Problem description - Copy each line, word for word, from the one with "akhirnya memilih menempuh jalur hukum dengan" through the final line of the listing, but skip the pictures.
** Extracted information follows **
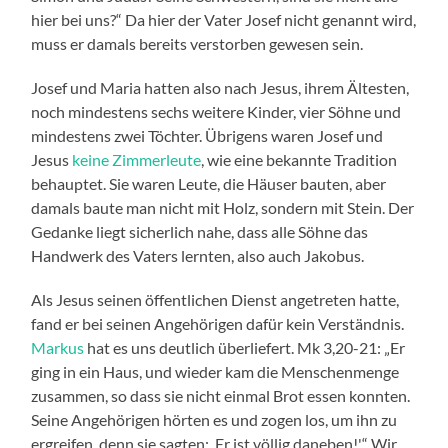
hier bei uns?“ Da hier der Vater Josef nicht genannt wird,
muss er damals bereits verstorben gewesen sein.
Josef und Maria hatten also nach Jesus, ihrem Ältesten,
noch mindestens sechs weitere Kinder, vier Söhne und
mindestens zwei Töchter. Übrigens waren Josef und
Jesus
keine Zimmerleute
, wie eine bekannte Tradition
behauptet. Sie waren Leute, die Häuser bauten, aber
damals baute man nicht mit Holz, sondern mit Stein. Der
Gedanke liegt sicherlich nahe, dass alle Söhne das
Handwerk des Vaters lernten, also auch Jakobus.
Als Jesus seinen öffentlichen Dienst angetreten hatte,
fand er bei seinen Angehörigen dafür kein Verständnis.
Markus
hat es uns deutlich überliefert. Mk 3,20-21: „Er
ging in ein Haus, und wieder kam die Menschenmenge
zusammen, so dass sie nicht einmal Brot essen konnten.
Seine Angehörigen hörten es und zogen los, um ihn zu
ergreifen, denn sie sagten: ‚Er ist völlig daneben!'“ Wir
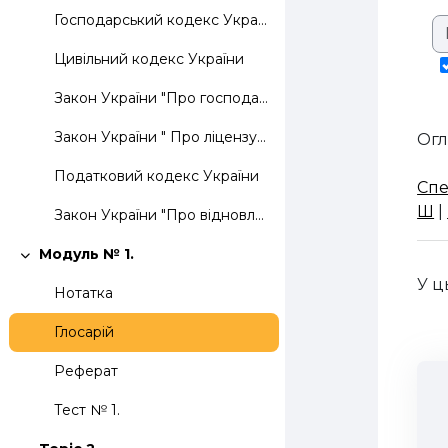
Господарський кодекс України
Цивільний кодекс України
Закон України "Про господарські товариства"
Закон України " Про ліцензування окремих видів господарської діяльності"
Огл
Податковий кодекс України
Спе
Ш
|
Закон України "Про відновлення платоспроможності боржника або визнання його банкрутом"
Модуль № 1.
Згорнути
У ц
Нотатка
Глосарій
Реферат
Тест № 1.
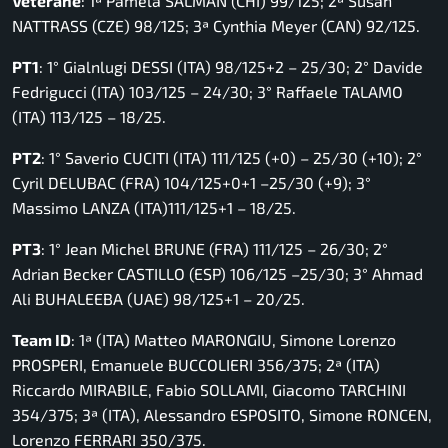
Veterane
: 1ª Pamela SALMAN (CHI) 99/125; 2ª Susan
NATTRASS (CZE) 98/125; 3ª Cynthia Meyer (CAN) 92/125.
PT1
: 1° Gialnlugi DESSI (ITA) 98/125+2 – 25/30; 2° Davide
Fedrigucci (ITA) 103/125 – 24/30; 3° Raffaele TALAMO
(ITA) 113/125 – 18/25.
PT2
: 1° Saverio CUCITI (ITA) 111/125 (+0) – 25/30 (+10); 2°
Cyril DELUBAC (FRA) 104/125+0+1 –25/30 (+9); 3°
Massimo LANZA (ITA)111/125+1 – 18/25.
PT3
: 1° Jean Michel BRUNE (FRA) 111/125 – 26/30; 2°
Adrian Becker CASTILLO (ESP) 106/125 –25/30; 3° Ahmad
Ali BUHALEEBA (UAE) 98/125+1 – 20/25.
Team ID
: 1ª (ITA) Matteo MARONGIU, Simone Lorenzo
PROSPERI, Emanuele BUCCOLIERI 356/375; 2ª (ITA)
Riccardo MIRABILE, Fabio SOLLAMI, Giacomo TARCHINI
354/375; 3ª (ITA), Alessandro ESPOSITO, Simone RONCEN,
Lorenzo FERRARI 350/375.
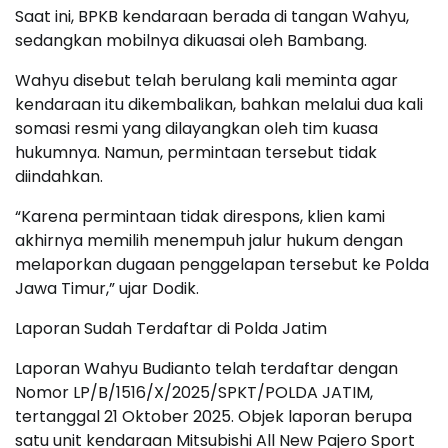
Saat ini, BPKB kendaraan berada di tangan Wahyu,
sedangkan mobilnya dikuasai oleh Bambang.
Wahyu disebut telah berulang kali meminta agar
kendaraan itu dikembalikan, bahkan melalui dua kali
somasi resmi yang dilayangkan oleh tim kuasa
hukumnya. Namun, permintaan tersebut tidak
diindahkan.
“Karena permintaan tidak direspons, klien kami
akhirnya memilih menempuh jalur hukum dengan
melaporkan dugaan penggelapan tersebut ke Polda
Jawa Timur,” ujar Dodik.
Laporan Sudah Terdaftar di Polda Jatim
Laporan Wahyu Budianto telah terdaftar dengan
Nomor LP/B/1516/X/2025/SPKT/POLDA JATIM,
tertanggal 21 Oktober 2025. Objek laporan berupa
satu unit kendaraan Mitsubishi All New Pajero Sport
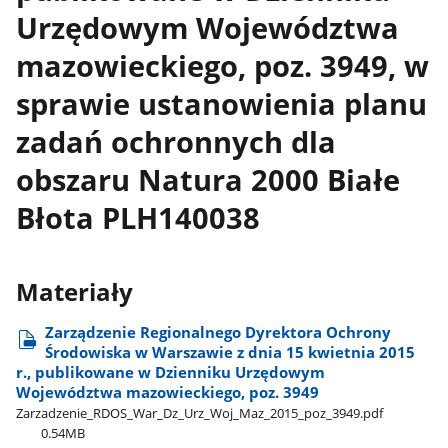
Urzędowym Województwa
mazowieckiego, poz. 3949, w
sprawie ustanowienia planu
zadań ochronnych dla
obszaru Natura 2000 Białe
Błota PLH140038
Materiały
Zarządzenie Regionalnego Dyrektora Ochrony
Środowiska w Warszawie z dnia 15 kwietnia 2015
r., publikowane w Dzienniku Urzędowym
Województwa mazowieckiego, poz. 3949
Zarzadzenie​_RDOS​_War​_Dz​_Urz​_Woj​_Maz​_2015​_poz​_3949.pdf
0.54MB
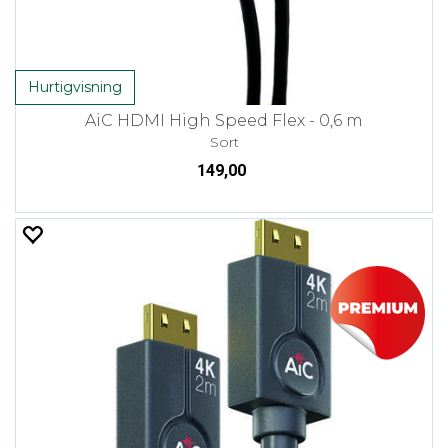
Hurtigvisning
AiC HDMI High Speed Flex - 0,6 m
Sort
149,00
** End of Extracted information **
Written solution -
akhirnya memilih menempuh jalur hukum dengan
melaporkan dugaan penggelapan tersebut ke Polda
Jawa Timur,” ujar Dodik.
Laporan Sudah Terdaftar di Polda Jatim
Laporan Wahyu Budianto telah terdaftar dengan
Nomor LP/B/1516/X/2025/SPKT/POLDA JATIM,
tertanggal 21 Oktober 2025. Objek laporan berupa
satu unit kendaraan Mitsubishi All New Pajero Sport
Urzędowym Województwa
mazowieckiego, poz. 3949, w
sprawie ustanowienia planu
zadań ochronnych dla
obszaru Natura 2000 Białe
Błota PLH140038
Materiały
Zarządzenie Regionalnego Dyrektora Ochrony
Środowiska w Warszawie z dnia 15 kwietnia 2015
r., publikowane w Dzienniku Urzędowym
Województwa mazowieckiego, poz. 3949
Zarzadzenie​_RDOS​_War​_Dz​_Urz​_Woj​_Maz​_2015​_poz​_3949.pdf
0.54MB
Hurtigvisning
AiC HDMI High Speed Flex - 0,6 m
Sort
149,00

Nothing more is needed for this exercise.